Em A Rapariga da Caixa de Chapéus, Barnet descobriu a belíssima Anna Sten que, dois anos depois, passou à Alemanha (foi a Grushenka numa célebre versão dos Irmãos Karamazov de 1930) e que, em 1932, Goldwyn levou para a América, anunciando-a como uma nova Garbo ou uma nova Marlene. Tinha a mesma star-allure mas, vá lá saber-se porquê, apesar de alguns Vidor e de um Mamoulian em que foi resplandecente, crítica e público não lhe pegaram e as más-línguas chamaram-lhe injustissimamente «Goldwyn`s folly». Adiante. E adiante porque, depois de Anna Sten, Barnet descobriu a não menos fabulosa Elena Kuzmina em Okraina. E Elena Kuzmina – louríssima, humidíssima, azulíssima – é a Macha de À Beira do Mar Azul, milagre feito mulher ou mulher feita milagre, neste filme entre todos milagroso e de que o último dos grandes críticos – Serge Daney – falou obsessiva e obcecadamente até à hora de morrer (1993).
Antes de falar do milagre, devo dizer que jamais percebi por que insistem em classificar À Beira do Mar Azul como uma comédia. È um melodrama – se quiserem uma comédia melodramática – e jamais, à sua visão, tive qualquer vontade de rir. Nada que ver com a comédia sofisticada americana e tudo a enunciar os imponderáveis «filmes de amor» da «nouvelle vague» como Adieu Philippine de Jacques Rozier, Jules et Jim de François Truffaut ou Lola de Jaques Demy. Como as obras citadas, é um filme de amor a três: amor entre Aliocha (Nicholas Krintchov) e Jusuf (Lev Sverdlin), os dois amigos tão novos na terra, amor dos dois por Macha, a rapariga da ilha, a rapariga que conhecem na ilha.
Chegam à ilha depois de um naufrágio. Os primeiros planos do filme são fabulosos planos de mar e de ondas (dos mais belos planos de mar e de ondas que já vi, quase tácteis, quase minerais) donde emergem brevemente a cabeça loura e a cabeça morena dos dois náufragos. Um intertítulo diz-nos que «lutaram dois dias e duas noites contra a morte». Ainda nada sabemos deles, para que esse combate nos possa apaixonar. Mas aquele mar é tão desmedidamente sensual, são tão desmedidamente sensuais os muitos planos de nuvens, sol, crepúsculos, auroras, noites, dias, que nos fixamos naqueles vultos como imagens transfiguradas por uma inexplicável irrealidade e o sul do Cáspio, no Azerbaijão, começa a invadir-nos e a contaminar-nos.
Se a fotografia de Kirlov é prodigiosa, é também dos melhores exemplos que conheço de uma fotografia rigorosamente submetida a uma visão que a ultrapassa.
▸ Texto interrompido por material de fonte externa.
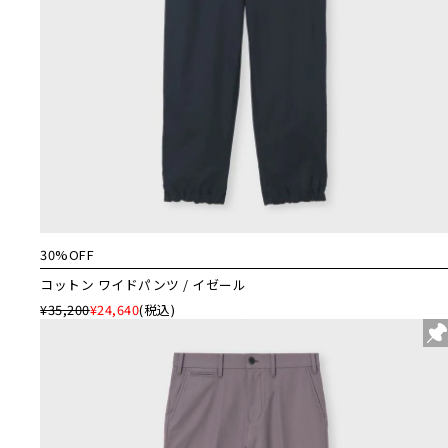
30%OFF
コットン ワイドパンツ / イゼール
¥35,200
¥24,640
(税込)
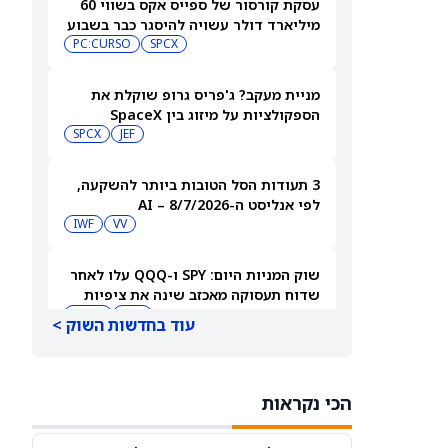
עסקת קורסור של ספייס אקס בשווי 60
מיליארד דולר עשויה להיסגר כבר בשבוע
הבא… אבל המותג Cursor עלול להיעלם
SPCX
PC:CURSO
מניית מעקב? ג'פריס גרופ שוקלת את
הספקולציות על מיזוג בין SpaceX
לטסלה
JEF
SPCX
3 תעודות הסל הטובות ביותר להשקעה,
לפי אנליסט ה-AI – 8/7/2026
IWF
VV
שוק המניות היום: SPY ו-QQQ עלו לאחר
שדוח תעסוקה מאכזב שינה את ציפיות
הריבית
DIA
QQQ
עוד בחדשות השוק >
מניות מחשוב קוונטי מזנקות כשוושינגטון
בוחנת הגדלת המימון ב-68%
הכי נקראות
QBTS
IONQ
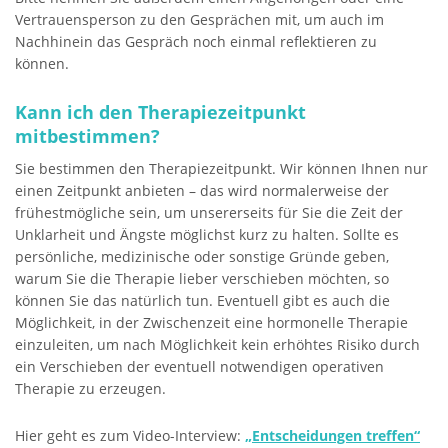
Vertrauensperson zu den Gesprächen mit, um auch im
Nachhinein das Gespräch noch einmal reflektieren zu
können.
Kann ich den Therapiezeitpunkt
mitbestimmen?
Sie bestimmen den Therapiezeitpunkt. Wir können Ihnen nur
einen Zeitpunkt anbieten – das wird normalerweise der
frühestmögliche sein, um unsererseits für Sie die Zeit der
Unklarheit und Ängste möglichst kurz zu halten. Sollte es
persönliche, medizinische oder sonstige Gründe geben,
warum Sie die Therapie lieber verschieben möchten, so
können Sie das natürlich tun. Eventuell gibt es auch die
Möglichkeit, in der Zwischenzeit eine hormonelle Therapie
einzuleiten, um nach Möglichkeit kein erhöhtes Risiko durch
ein Verschieben der eventuell notwendigen operativen
Therapie zu erzeugen.
Hier geht es zum Video-Interview:
„Entscheidungen treffen“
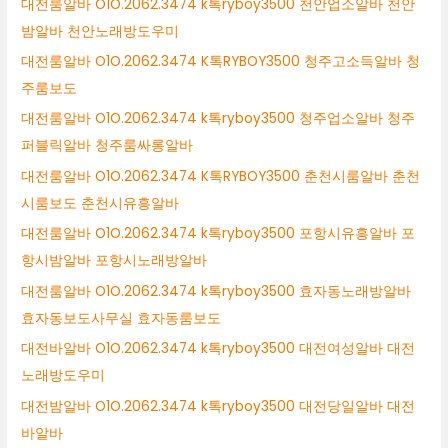
대전룸알바 O1O.2062.3474 k톡ryboy3500 천안업소알바 천안
밤알바 천안노래방도우미
대전룸알바 O1O.2062.3474 K톡RYBOY3500 청주고소득알바 청
주룸보도
대전룸알바 O1O.2062.3474 k톡ryboy3500 청주업소알바 청주
퍼블릭알바 청주룸싸롱알바
대전룸알바 O1O.2062.3474 K톡RYBOY3500 춘천시룸알바 춘천
시룸보도 춘천시유흥알바
대전룸알바 O1O.2062.3474 k톡ryboy3500 포항시유흥알바 포
항시밤알바 포항시노래방알바
대전룸알바 O1O.2062.3474 k톡ryboy3500 효자동노래방알바
효자동보도사무실 효자동룸보도
대전바알바 O1O.2062.3474 k톡ryboy3500 대전여성알바 대전
노래방도우미
대전밤알바 O1O.2062.3474 k톡ryboy3500 대전당일알바 대전
바알바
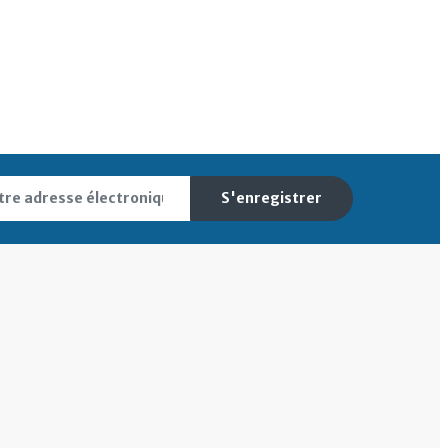
S'enregistrer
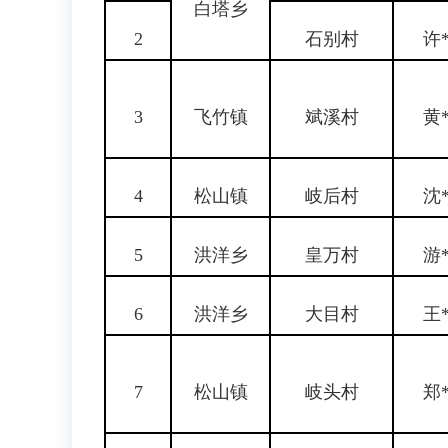
白塔乡
2
石别村
许
3
飞竹镇
斌溪村
黄
4
松山镇
岐后村
沈
5
洪洋乡
皇万村
游
6
洪洋乡
大目村
王
7
松山镇
岐头村
郑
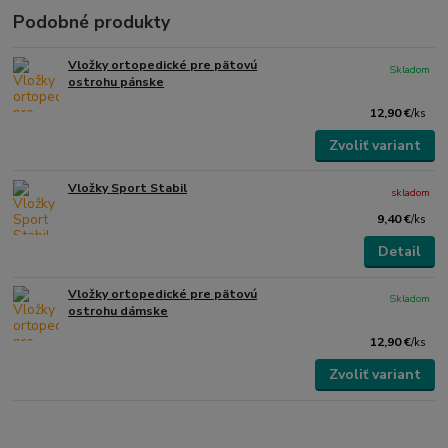
Podobné produkty
Vložky ortopedické pre pätovú
Skladom
ostrohu pánske
12,90 €
/
ks
Zvoliť variant
Vložky Sport Stabil
skladom
9,40 €
/
ks
Detail
Vložky ortopedické pre pätovú
Skladom
ostrohu dámske
12,90 €
/
ks
Zvoliť variant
Um só plano género «bilhete postal» e tudo estaria perdido. É porque a ordem de beleza nunca é essa, mas a do abraço telúrico de elementos e homens, que esses planos nos assombram tanto, como se aqueles vultos viessem de um fundo mítico semelhantes ao de mares e céus, náufragos eternos, de que fossemos convidados a seguir – agora – uma outra e particular história.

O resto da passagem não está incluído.